Des préoccupations similaires en matière de protection de la vie privée s’appliquent à tous les jeux, vidéos et plateformes de médias sociaux avec lesquels les enfants interagissent.

La Commission fédérale du commerce étudie une proposition visant à autoriser les entreprises à utiliser une “technologie d’estimation de l’âge” par balayage biométrique facial alimenté par l’IA pour obtenir l’autorisation parentale d’utiliser des services de jeux en ligne pour les enfants de moins de 13 ans. Mais les garanties de respect de la vie privée proposées par l’industrie ne convainquent pas les critiques.

Des promesses vagues et inapplicables

En juin, les législateurs de l’Union européenne ont signé un projet de législation sur l’utilisation de l’IA, qui interdit notamment l’utilisation de cette technologie pour la surveillance biométrique et contient certaines clauses visant à protéger les enfants.

Il s’agit de la première loi sur l’IA adoptée par un grand régulateur et elle pourrait servir de modèle à d’autres juridictions qui prévoient des réglementations similaires.

Le projet d’orientation politique de l’UNICEF promeut les droits de l’enfant et sensibilise à la manière dont les systèmes d’intelligence artificielle peuvent défendre ou compromettre ces droits. Ce guide a été élaboré à l’issue d’un vaste processus de consultation d’experts du monde entier et de près de 250 enfants dans cinq pays.

Steven Vosloo, spécialiste des données, de la recherche et de la politique de l’UNICEF, a déclaré :

“L’IA pourrait utiliser le traitement du langage naturel pour comprendre les mots et les instructions. Elle recueille donc de nombreuses données sur l’enfant, y compris des conversations intimes, et ces données sont stockées dans le nuage, souvent sur des serveurs commerciaux. Ces données sont stockées dans le nuage, souvent sur des serveurs commerciaux, ce qui pose des problèmes de protection de la vie privée. …

“Environ un tiers des utilisateurs en ligne sont des enfants.

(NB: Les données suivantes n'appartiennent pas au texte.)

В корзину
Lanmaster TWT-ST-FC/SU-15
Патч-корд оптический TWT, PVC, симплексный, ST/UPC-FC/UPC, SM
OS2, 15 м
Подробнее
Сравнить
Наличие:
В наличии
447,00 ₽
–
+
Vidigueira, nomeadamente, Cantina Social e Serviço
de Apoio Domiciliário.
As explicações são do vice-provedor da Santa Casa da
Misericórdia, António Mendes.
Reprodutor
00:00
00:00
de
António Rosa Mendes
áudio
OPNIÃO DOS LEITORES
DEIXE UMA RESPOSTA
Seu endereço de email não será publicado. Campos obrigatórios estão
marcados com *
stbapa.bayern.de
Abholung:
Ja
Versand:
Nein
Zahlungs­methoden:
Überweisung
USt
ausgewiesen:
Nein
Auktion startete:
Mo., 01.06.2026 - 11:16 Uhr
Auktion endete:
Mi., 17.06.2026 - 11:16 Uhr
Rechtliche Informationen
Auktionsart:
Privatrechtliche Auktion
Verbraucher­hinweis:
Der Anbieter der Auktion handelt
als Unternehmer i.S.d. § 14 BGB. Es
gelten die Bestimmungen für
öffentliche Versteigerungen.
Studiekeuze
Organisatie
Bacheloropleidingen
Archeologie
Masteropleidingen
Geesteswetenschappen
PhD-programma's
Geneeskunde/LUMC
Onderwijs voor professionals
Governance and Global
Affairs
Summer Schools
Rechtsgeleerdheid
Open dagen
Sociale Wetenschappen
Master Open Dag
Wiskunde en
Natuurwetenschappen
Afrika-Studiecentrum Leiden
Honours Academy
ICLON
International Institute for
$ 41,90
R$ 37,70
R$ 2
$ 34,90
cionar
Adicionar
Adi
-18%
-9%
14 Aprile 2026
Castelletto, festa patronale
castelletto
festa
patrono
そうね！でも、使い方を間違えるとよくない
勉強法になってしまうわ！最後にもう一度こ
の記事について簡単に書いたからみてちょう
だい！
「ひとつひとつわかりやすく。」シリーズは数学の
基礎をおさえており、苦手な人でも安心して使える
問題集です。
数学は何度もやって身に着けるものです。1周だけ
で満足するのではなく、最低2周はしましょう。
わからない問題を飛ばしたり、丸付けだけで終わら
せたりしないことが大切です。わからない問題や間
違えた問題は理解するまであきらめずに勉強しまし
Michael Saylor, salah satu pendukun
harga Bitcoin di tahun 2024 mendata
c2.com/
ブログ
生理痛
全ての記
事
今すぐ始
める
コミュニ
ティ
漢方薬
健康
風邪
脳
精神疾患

Nous constatons souvent que les jeunes enfants utilisent des plateformes de médias sociaux ou de partage de vidéos qui n’ont pas été conçues pour eux.

“Ils sont souvent conçus pour un engagement maximal et reposent sur un certain niveau de profilage basé sur des ensembles de données qui peuvent ne pas représenter les enfants.

Selon Nature, “les États-Unis n’ont pas de lois fédérales de grande envergure relatives à l’IA, ni de règles significatives en matière de protection des données”. Les auditions du Congrès et les réunions présidentielles relatives à la réglementation de l’IA ont débouché sur des promesses “vagues et inapplicables”, selon Nature.

Les lois relatives à l’IA entrent en vigueur dans six États cette année. La plupart d’entre elles font partie de lois globales sur la protection de la vie privée des consommateurs, qui réglementent l’IA et la prise de décision automatisée en permettant aux utilisateurs de refuser le profilage et en exigeant des évaluations d’impact.

Les deux propositions de loi du Minnesota visant à interdire les algorithmes de médias sociaux ciblant les enfants ont échoué. Deux d’entre elles ont été examinées en Californie l’année dernière : L’AB 2273, “The California Age-Appropriate Design Code Act”, a été adoptée et promulguée, et l’AB 2408, “The Social Media Platform Duty to Children Act”, a été “discrètement tuée” par le Sénat californien.

Au cours de la présente session législative, 12 États ont adopté des lois sur l’IA. La loi RB 1103 du Connecticut est la seule à aborder la question de la protection des enfants – et encore, elle ne mentionne que brièvement les questions de protection de la vie privée, et non les conséquences neurologiques et sociales potentielles de l’exposition des enfants à l’IA.

Plusieurs États ont proposé des projets de loi visant à accroître la transparence et la compréhension des effets de l’IA. Seuls deux projets de loi concernent les enfants, l’AB 1282 de la Californie et le HM 75/SM 63 du Nouveau-Mexique, créeraient des commissions chargées de rendre compte des risques pour la santé mentale associés à l’utilisation des médias sociaux et de l’IA par les enfants.